CTO = HF / Razão de Divisão CTO

Temos:

Drop = 35,110,591 * 90

Drop = 3,159,953,190 metros

Obviamente, essa parte de infraestrutura não é absoluta, pois temos muitas premissas que impactam diretamente o resultado, como a taxa média de ocupação de rede, a razão de divisão da PON e o padrão de topologia na distribuição de splitters. Como disse antes, o intuito do artigo é instigar a curiosidade de como podemos fazer perguntas aos dados disponíveis.

Uma última linha de raciocínio que gostaria de trazer é sobre o churn e seu impacto nas redes ópticas. Escrevi um artigo: Decifrando o Churn: Entendendo, Medindo e Combatendo a Perda de Clientes, no qual me aprofundo um pouco mais sobre essa variável tão importante em termos de serviços recorrentes. Em resumo, churn é a representação da quantidade de cancelamentos em um período dividida pela quantidade total de clientes no início desse período. Se pensarmos que as empresas de telecomunicações possuem um churn de aproximadamente 1% ao mês, podemos obter alguns insights.

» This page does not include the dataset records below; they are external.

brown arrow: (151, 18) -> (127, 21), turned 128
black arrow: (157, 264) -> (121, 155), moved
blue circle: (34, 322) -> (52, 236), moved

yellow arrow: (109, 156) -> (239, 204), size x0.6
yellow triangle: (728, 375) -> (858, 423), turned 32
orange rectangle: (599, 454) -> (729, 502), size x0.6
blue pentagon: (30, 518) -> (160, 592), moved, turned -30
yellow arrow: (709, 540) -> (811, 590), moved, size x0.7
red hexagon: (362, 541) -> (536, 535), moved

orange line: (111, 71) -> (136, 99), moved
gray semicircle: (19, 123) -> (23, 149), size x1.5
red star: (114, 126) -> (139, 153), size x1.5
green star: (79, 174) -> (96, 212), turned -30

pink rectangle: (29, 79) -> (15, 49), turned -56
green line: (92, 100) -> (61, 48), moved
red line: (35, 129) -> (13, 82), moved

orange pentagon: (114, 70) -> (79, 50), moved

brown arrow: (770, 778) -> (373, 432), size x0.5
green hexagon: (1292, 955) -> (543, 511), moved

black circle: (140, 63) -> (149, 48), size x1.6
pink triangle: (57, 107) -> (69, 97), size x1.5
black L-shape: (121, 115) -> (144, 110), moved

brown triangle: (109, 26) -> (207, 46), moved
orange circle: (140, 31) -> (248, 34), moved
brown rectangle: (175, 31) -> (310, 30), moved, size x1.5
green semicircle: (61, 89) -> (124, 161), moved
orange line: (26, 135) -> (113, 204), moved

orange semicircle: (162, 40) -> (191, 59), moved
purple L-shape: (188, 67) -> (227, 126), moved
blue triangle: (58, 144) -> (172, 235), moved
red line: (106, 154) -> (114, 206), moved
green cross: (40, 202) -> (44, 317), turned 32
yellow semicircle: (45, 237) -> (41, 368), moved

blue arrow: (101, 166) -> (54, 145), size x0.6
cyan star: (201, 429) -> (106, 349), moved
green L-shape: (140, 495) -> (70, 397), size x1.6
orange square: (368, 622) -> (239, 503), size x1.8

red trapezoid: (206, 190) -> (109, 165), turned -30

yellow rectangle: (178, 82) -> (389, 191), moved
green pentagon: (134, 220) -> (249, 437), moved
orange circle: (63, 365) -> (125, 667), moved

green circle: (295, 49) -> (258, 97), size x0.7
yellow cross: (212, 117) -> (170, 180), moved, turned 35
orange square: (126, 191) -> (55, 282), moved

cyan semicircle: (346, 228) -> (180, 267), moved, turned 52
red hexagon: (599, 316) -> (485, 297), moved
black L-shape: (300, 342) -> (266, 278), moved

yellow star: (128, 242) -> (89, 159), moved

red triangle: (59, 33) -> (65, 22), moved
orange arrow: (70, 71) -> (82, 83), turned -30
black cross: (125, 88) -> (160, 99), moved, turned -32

Sabemos que a base de assinantes cresceu ao longo dos anos, a quantidade de empresas utilizando fibra aumentou e os assinantes tiveram mais opções de troca de prestador de serviço com tecnologia de fibra. Temos assinantes se tornando churn de uma prestadora de serviço e os mesmos assinantes se transformando em adições para outra prestadora. Estimando com as premissas inseridas, temos 351,106 assinantes cancelando em uma prestadora de serviço de banda larga e se transformando em novos clientes para outra. Considerando uma média de 90m de cabo drop para ativar um assinante, temos que, ao longo do mês, 31,599,540m de cabos são "inutilizados" devido ao churn, mas o mesmo assinante consome outros 90m de cabo em outra prestadora.

Conclusão

Como disse no começo do artigo, é possível ir inserindo novos dados, novas ideias, e a melhor pessoa para extrair informações de um domínio de dados é quem entende o que esses dados representam. Obviamente, trabalhei com poucas premissas na última etapa do artigo, mas para aqueles que possuem uma base de dados para analisar, espero ter encorajado a se aprofundar e ver informações emergirem desses dados brutos. Simplifiquei muitas informações e abstraí outras para este artigo, mas a ideia do blog é disponibilizar as maluquices que faço.